◆ Exercise aim ◆
Please reproduce the entries exactly, skipping each picture.
[Opening Task input section]
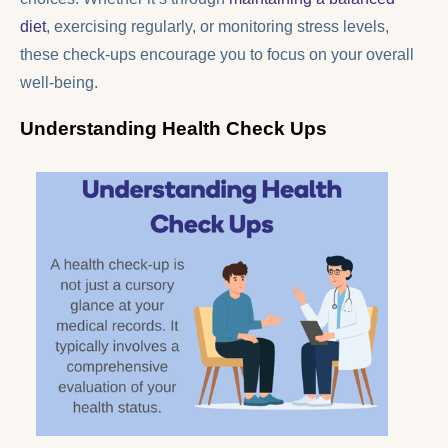
diet
, exercising regularly, or monitoring stress levels,
these check-ups encourage you to focus on your overall
well-being.
Understanding Health Check Ups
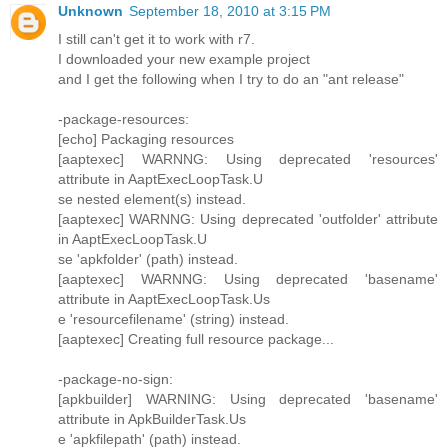
Unknown
September 18, 2010 at 3:15 PM
I still can't get it to work with r7.
I downloaded your new example project
and I get the following when I try to do an "ant release"
-package-resources:
[echo] Packaging resources
[aaptexec] WARNNG: Using deprecated 'resources'
attribute in AaptExecLoopTask.U
se nested element(s) instead.
[aaptexec] WARNNG: Using deprecated 'outfolder' attribute
in AaptExecLoopTask.U
se 'apkfolder' (path) instead.
[aaptexec] WARNNG: Using deprecated 'basename'
attribute in AaptExecLoopTask.Us
e 'resourcefilename' (string) instead.
[aaptexec] Creating full resource package...
-package-no-sign:
[apkbuilder] WARNING: Using deprecated 'basename'
attribute in ApkBuilderTask.Us
e 'apkfilepath' (path) instead.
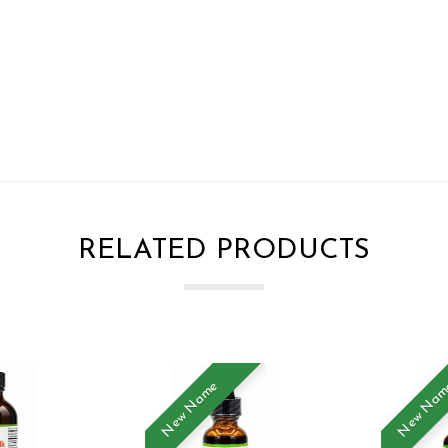
RELATED PRODUCTS
New Name
New Na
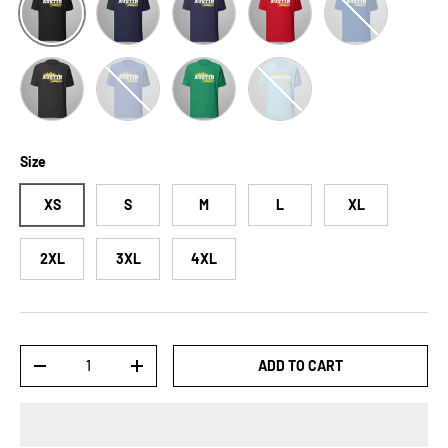
Dark Grey Heather
Heather True Royal
Kelly
Ocean Blue
Size
XS
S
M
L
XL
2XL
3XL
4XL
Qty
ADD TO CART
-
+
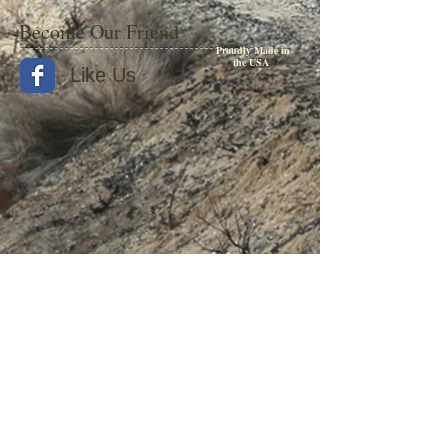
Become Our Friend
Proudly Made in
the USA
Like Us
© 2015 by Withers Publishing
Diesel Era Bound Volumes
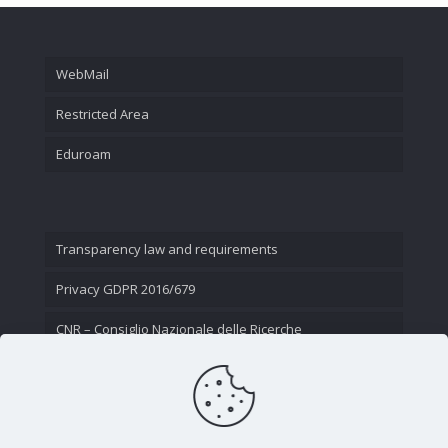
WebMail
Restricted Area
Eduroam
Transparency law and requirements
Privacy GDPR 2016/679
CNR – Consiglio Nazionale delle Ricerche
Contact Us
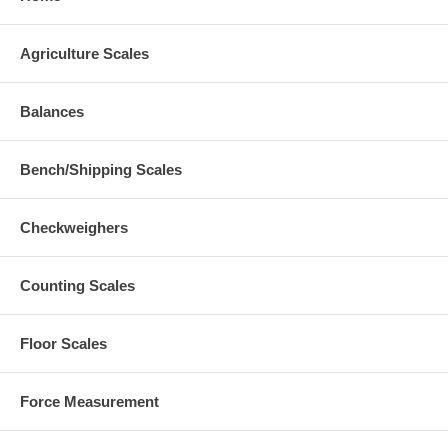
Agriculture Scales
Balances
Bench/Shipping Scales
Checkweighers
Counting Scales
Floor Scales
Force Measurement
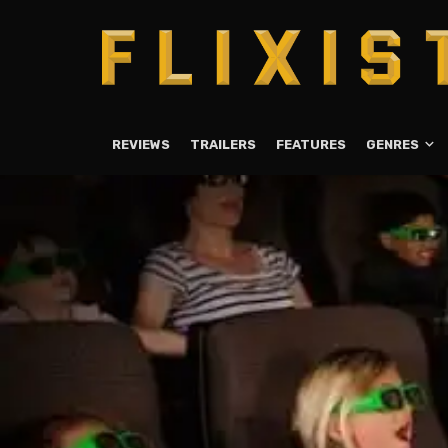
REVIEWS
TRAILERS
FEATURES
GENRES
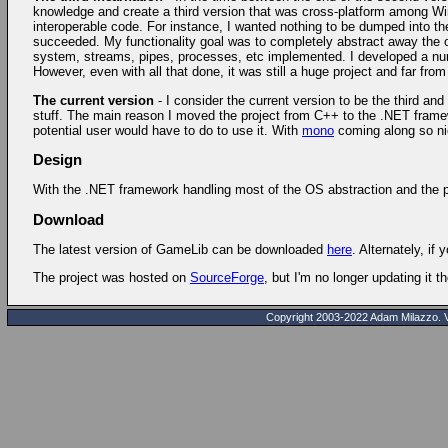
knowledge and create a third version that was cross-platform among Wind
interoperable code. For instance, I wanted nothing to be dumped into t
succeeded. My functionality goal was to completely abstract away the op
system, streams, pipes, processes, etc implemented. I developed a num
However, even with all that done, it was still a huge project and far fro
The current version
- I consider the current version to be the third an
stuff. The main reason I moved the project from C++ to the .NET framewo
potential user would have to do to use it. With
mono
coming along so nice
Design
With the .NET framework handling most of the OS abstraction and the prim
Download
The latest version of GameLib can be downloaded
here
. Alternately, if 
The project was hosted on
SourceForge
, but I'm no longer updating it t
Copyright 2003-2022 Adam Milazzo. Ver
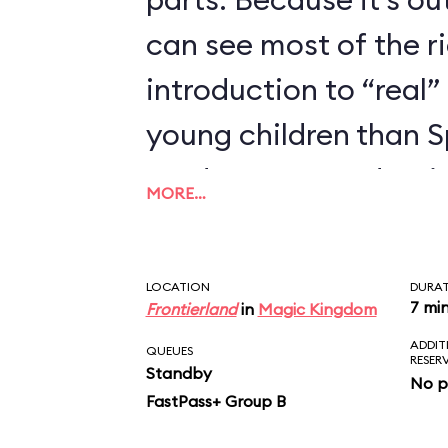
can see most of the rid
introduction to “real” 
young children than 
we’d recommend trying
MORE…
enjoyed Seven Dwarfs
LOCATION
DURA
7 mi
Frontierland
in
Magic Kingdom
ADDIT
QUEUES
RESER
Standby
No p
FastPass+ Group B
[Closing Task input section]
◆ Solution for this task ◆
diet
, exercising regularly, or monitoring stress levels,
these check-ups encourage you to focus on your overall
well-being.
Understanding Health Check Ups
Unknown
September 18, 2010 at 3:15 PM
I still can't get it to work with r7.
I downloaded your new example project
and I get the following when I try to do an "ant release"
-package-resources:
[echo] Packaging resources
[aaptexec] WARNNG: Using deprecated 'resources'
attribute in AaptExecLoopTask.U
se nested element(s) instead.
[aaptexec] WARNNG: Using deprecated 'outfolder' attribute
in AaptExecLoopTask.U
se 'apkfolder' (path) instead.
[aaptexec] WARNNG: Using deprecated 'basename'
attribute in AaptExecLoopTask.Us
e 'resourcefilename' (string) instead.
[aaptexec] Creating full resource package...
-package-no-sign:
[apkbuilder] WARNING: Using deprecated 'basename'
attribute in ApkBuilderTask.Us
e 'apkfilepath' (path) instead.
RELATED PRODUCTS
New Name
New Na
Dark Grey Heather
Heather True Royal
Kelly
Ocean Blue
Size
XS
S
M
L
XL
2XL
3XL
4XL
Qty
ADD TO CART
-
+
Become Our Friend
Proudly Made in
the USA
Like Us
© 2015 by Withers Publishing
Diesel Era Bound Volumes
WebMail
Restricted Area
Eduroam
Transparency law and requirements
Privacy GDPR 2016/679
CNR – Consiglio Nazionale delle Ricerche
Contact Us
Agriculture Scales
Balances
Bench/Shipping Scales
Checkweighers
Counting Scales
Floor Scales
Force Measurement
REVIEWS
TRAILERS
FEATURES
GENRES
knowledge and create a third version that was cross-platform among Wind
interoperable code. For instance, I wanted nothing to be dumped into t
succeeded. My functionality goal was to completely abstract away the op
system, streams, pipes, processes, etc implemented. I developed a num
However, even with all that done, it was still a huge project and far fro
The current version
- I consider the current version to be the third an
stuff. The main reason I moved the project from C++ to the .NET framewo
potential user would have to do to use it. With
mono
coming along so nice
Design
With the .NET framework handling most of the OS abstraction and the prim
Download
The latest version of GameLib can be downloaded
here
. Alternately, if 
The project was hosted on
SourceForge
, but I'm no longer updating it t
Copyright 2003-2022 Adam Milazzo. Ver
can see most of the rid
introduction to “real” 
young children than 
we’d recommend trying
MORE…
enjoyed Seven Dwarfs
LOCATION
DURA
7 mi
Frontierland
in
Magic Kingdom
ADDIT
QUEUES
RESER
Standby
No p
FastPass+ Group B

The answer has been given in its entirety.